Lubbers opens historic ministerial meeting on refugees
GENEVA - Describing the world's millions of uprooted people as "products of political failure," UN High Commissioner for Refugees Ruud Lubbers on Wednesday cautioned governments against asylum policies based on fear and mistrust and urged them to live up to their international obligations under the 1951 Refugee Convention.

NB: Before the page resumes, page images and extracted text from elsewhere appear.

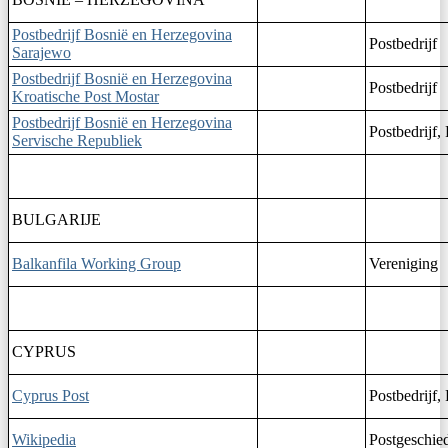
Postbedrijf Bosnië en Herzegovina
Postbedrijf
Sarajewo
Postbedrijf Bosnië en Herzegovina
Postbedrijf
Kroatische Post Mostar
Postbedrijf Bosnië en Herzegovina
Postbedrijf, 
Servische Republiek
BULGARIJE
Balkanfila Working Group
Vereniging
CYPRUS
Cyprus Post
Postbedrijf, 
Wikipedia
Postgeschie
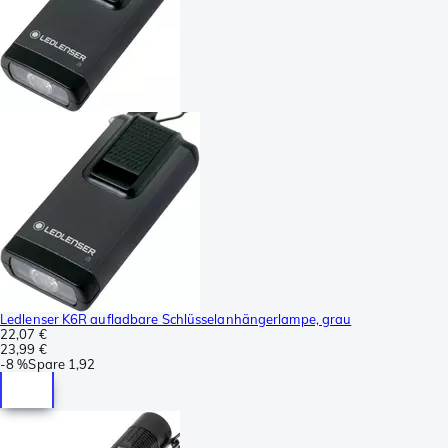
Ledlenser K6R aufladbare Schlüsselanhängerlampe, grau
22,07 €
23,99 €
-
8 %
Spare
1,92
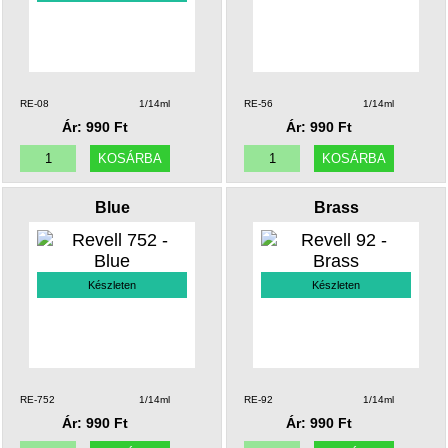
RE-08
1/14ml
RE-56
1/14ml
Ár: 990 Ft
Ár: 990 Ft
Blue
Brass
Készleten
Készleten
RE-752
1/14ml
RE-92
1/14ml
Ár: 990 Ft
Ár: 990 Ft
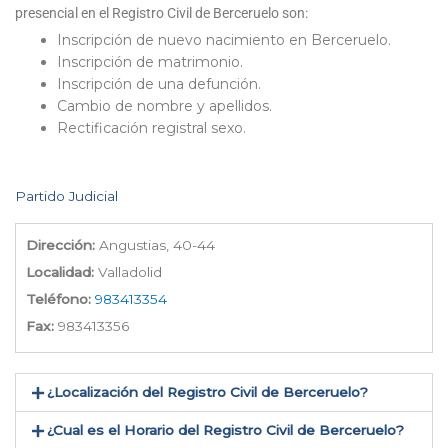
presencial en el Registro Civil de Berceruelo son:
Inscripción de nuevo nacimiento en Berceruelo.
Inscripción de matrimonio.
Inscripción de una defunción.
Cambio de nombre y apellidos.
Rectificación registral sexo.
Partido Judicial
Dirección:
Angustias, 40-44
Localidad:
Valladolid
Teléfono:
983413354
Fax:
983413356
¿Localización del Registro Civil de Berceruelo​?
¿Cual es el Horario del Registro Civil de Berceruelo?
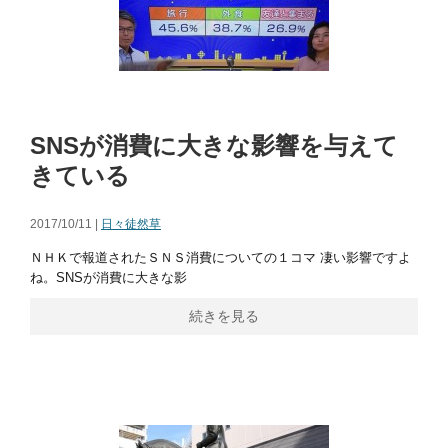
SNSが消費に大きな影響を与えて
きている
2017/10/11 |
日々徒然草
ＮＨＫで報道されたＳＮＳ消費についての１コマ 凄い影響ですよ
ね。SNSが消費に大きな影
続きを見る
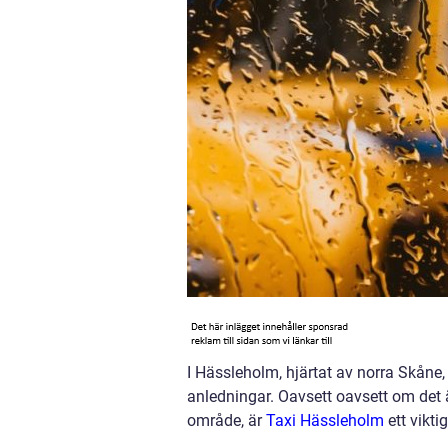
I Hässleholm, hjärtat av norra Skåne, 
anledningar. Oavsett oavsett om det är
område, är
Taxi Hässleholm
ett vikti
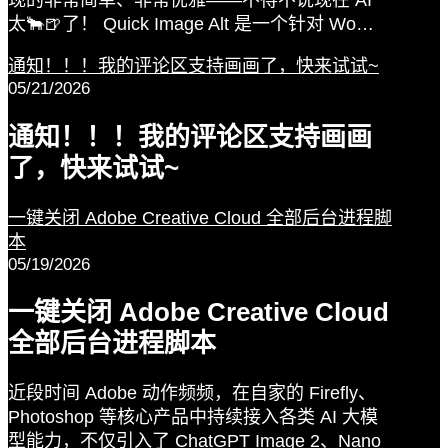
现的非常简单、非常优雅——不得不说现在 AI
太🐂🍺了！ Quick Image Alt 是一个针对 Wo…
通知！！！我的评论区支持画画了，快来试试~
05/21/2026
通知！！！我的评论区支持画画
了，快来试试~
一键关闭 Adobe Creative Cloud 全部后台进程脚
本
05/19/2026
一键关闭 Adobe Creative Cloud
全部后台进程脚本
近段时间 Adobe 动作频频，在自家的 Firefly、
Photoshop 等核心产品中持续接入各类 AI 大模
型能力，不仅引入了 ChatGPT Image 2、Nano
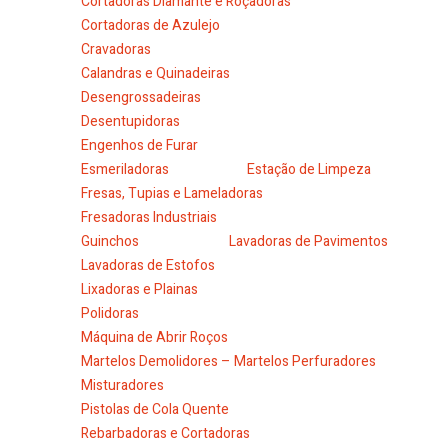
Cortadoras Diamante e Roçadoras
Cortadoras de Azulejo
Cravadoras
Calandras e Quinadeiras
Desengrossadeiras
Desentupidoras
Engenhos de Furar
Esmeriladoras
Estação de Limpeza
Fresas, Tupias e Lameladoras
Fresadoras Industriais
Guinchos
Lavadoras de Pavimentos
Lavadoras de Estofos
Lixadoras e Plainas
Polidoras
Máquina de Abrir Roços
Martelos Demolidores – Martelos Perfuradores
Misturadores
Pistolas de Cola Quente
Rebarbadoras e Cortadoras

Addressing an unprecedented gathering of signatories to the 1951 Convention at Geneva's Palais des Nations, Lubbers noted that the 50-year-old instrument has enabled millions of refugees around the world to find safety and to build new lives.

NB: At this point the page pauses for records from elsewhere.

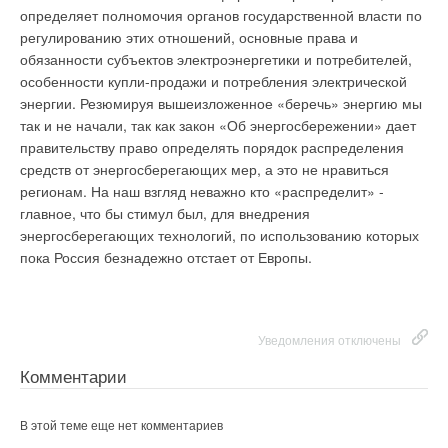
Wakefield в Москве. - Структура спроса отразила зависимость
определяет полномочия органов государственной власти по
российской экономики от экспорта нефти и газа, поскольку
регулированию этих отношений, основные права и
наиболее активными арендаторами были: нефтегазовые
обязанности субъектов электроэнергетики и потребителей,
компании (17% от общего количества), металлургия и
особенности купли-продажи и потребления электрической
торговля металлами (15,5%), затем компании, оказывающие
энергии. Резюмируя вышеизложенное «беречь» энергию мы
профессиональные услуги (11,7%), а также банки (11,7%) и
так и не начали, так как закон «Об энергосбережении» дает
СМИ (8,5%). Впрочем, респектабельность столицы России в
правительству право определять порядок распределения
мировом офисном рейтинге только подчеркивает давние
средств от энергосберегающих мер, а это не нравиться
проблемы, возникшие у московских властей с местными
регионам. На наш взгляд неважно кто «распределит» -
предпринимателями. В среду они устроили перед зданием
главное, что бы стимул был, для внедрения
Мосгордумы пикет в знак протеста против очередного
энергосберегающих технологий, по использованию которых
подорожания муниципальной аренды в Москве. Бизнесмены
пока Россия безнадежно отстает от Европы.
требовали от властей немедленного начала приватизации
городской недвижимости и пересмотра арендных ставок.
Свою позицию они подкрепили открытым письмом лидера
СПС Бориса Немцова Юрию Лужкову, в котором политик
Уведомления отключены
обвиняет мэра в "монопольном положении правительства
Комментарии
Москвы как главного арендодателя нежилых помещений
города". Немцов призывает Лужкова провести "массовую
В этой теме еще нет комментариев
приватизацию нежилых помещений и либерализацию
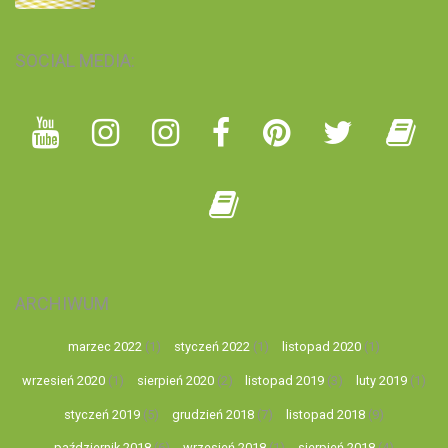
SOCIAL MEDIA:
ARCHIWUM
marzec 2022
(1)
styczeń 2022
(1)
listopad 2020
(1)
wrzesień 2020
(1)
sierpień 2020
(2)
listopad 2019
(3)
luty 2019
(1)
styczeń 2019
(5)
grudzień 2018
(7)
listopad 2018
(9)
październik 2018
(6)
wrzesień 2018
(1)
sierpień 2018
(4)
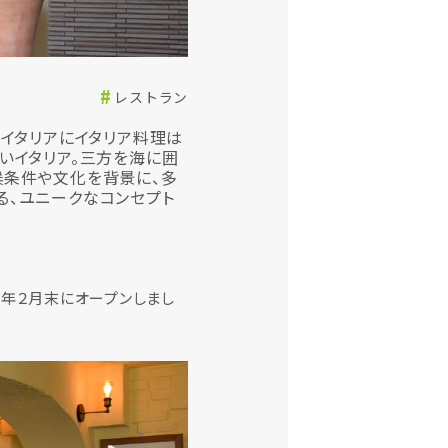
レストラン
「イタリアにイタリア料理は
いイタリア。三方を海に囲
候条件や文化を背景に、多
る、ユニークなコンセプト
昨年２月末にオープンしまし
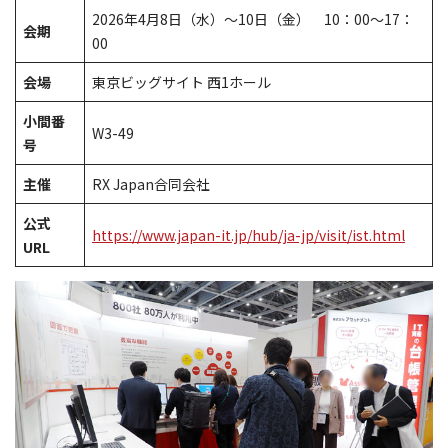
2026年4月8日（水）～10日（金） 10：00～17：
会期
00
会場
東京ビッグサイト 西1ホール
小間番
W3-49
号
主催
RX Japan合同会社
公式
https://www.japan-it.jp/hub/ja-jp/visit/ist.html
URL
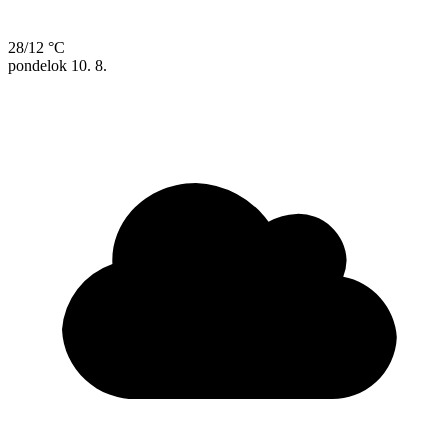
28/12 °C
pondelok
10. 8.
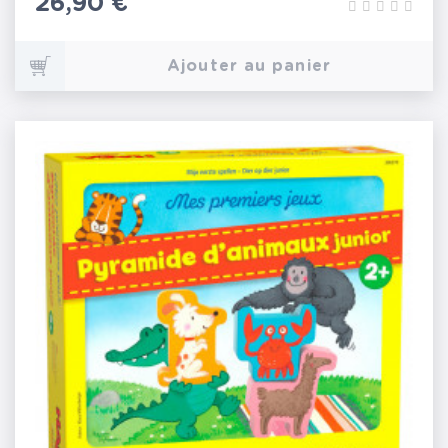
Prix
26,90 €
Ajouter au panier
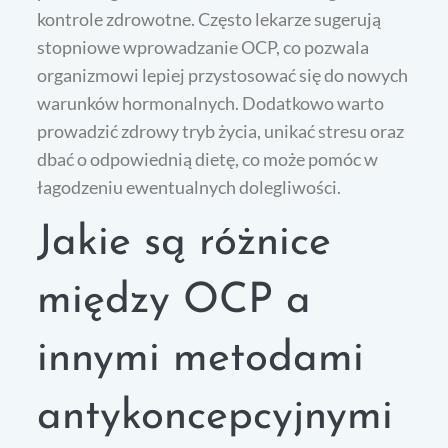
kontrole zdrowotne. Często lekarze sugerują
stopniowe wprowadzanie OCP, co pozwala
organizmowi lepiej przystosować się do nowych
warunków hormonalnych. Dodatkowo warto
prowadzić zdrowy tryb życia, unikać stresu oraz
dbać o odpowiednią dietę, co może pomóc w
łagodzeniu ewentualnych dolegliwości.
Jakie są różnice
między OCP a
innymi metodami
antykoncepcyjnymi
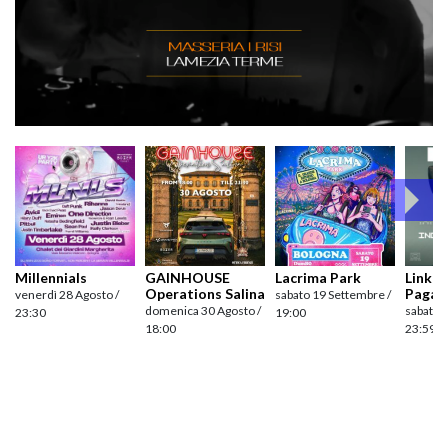
Millennials
GAINHOUSE
Lacrima Park
Link pr
Operations Salina
Pagan
venerdì 28 Agosto /
sabato 19 Settembre /
domenica 30 Agosto /
sabato 
23:30
19:00
18:00
23:59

"The Convention is fundamentally about freedom from fear," the High Commissioner told representatives of 156 nations attending the two-day ministerial-level meeting which is expected to adopt a landmark declaration reaffirming a commitment to effectively implement the Convention and its 1967 Protocol.
"This is no less important today than it was 50 years ago. Indeed, throughout history people have had to abandon their homes and seek safety elsewhere to escape persecution, war and violence," he said.
But in the five decades since the Convention was born, new problems have arisen, Lubbers told the meeting, which is co-hosted by UNHCR and the Swiss Government and chaired by Swiss Federal Counsellor Ruth Metzler-Arnold.
"In the new international political environment, we see governments refusing to accept refugees because they are so many; refusing to accept them because they are mixed up with economic migrants; refusing to accept them because of a lack of burden sharing among states," the High Commissioner said.
"Unfortunately, governments' policies towards refugees and asylum seekers are often based on fear and mistrust. We must overcome this fear. Political leaders are no leaders when they fuel anti-foreigner and anti-refugee sentiments, contributing to this cycle of fear and mistrust. We have nothing to fear. No problem is intractable when states are willing to come together to resolve it. Let us, therefore, show the same courage as the framers of the Convention."
Lubbers noted that some 22 million people are currently of concern to UNHCR, including refugees, asylum seekers, returnees, internally displaced people and stateless persons. "All of these are people who are not able to benefit from the protection of their own governments," he said. "All of them are products of political failure."
When states fail to protect their own citizens, international protection must be provided, Lubbers said. Refugees should not be seen solely as a burden, but must also be recognized for their potential as productive citizens. "Rather than marginalizing refugees," he said, "our challenge is to find ways of empowering them, so that they can contribute to our societies."
Since assuming his position as High Commissioner less than a year ago, Lubbers said, some government officials in developed nations have strongly urged that more solutions be found for refugees within regions of origin. But at the same time these calls were being made, Lubbers said, he was being told by officials in Iran and Pakistan - which together host the world's largest refugee population - of their extreme disillusionment over the fact that burden sharing was non-existent.
"This is the paradox," Lubbers said. "If all countries lived up to their obligations with respect to refugees, there would be no problem of burden sharing. But countries are not prepared to live up to their obligations unless there is burden sharing."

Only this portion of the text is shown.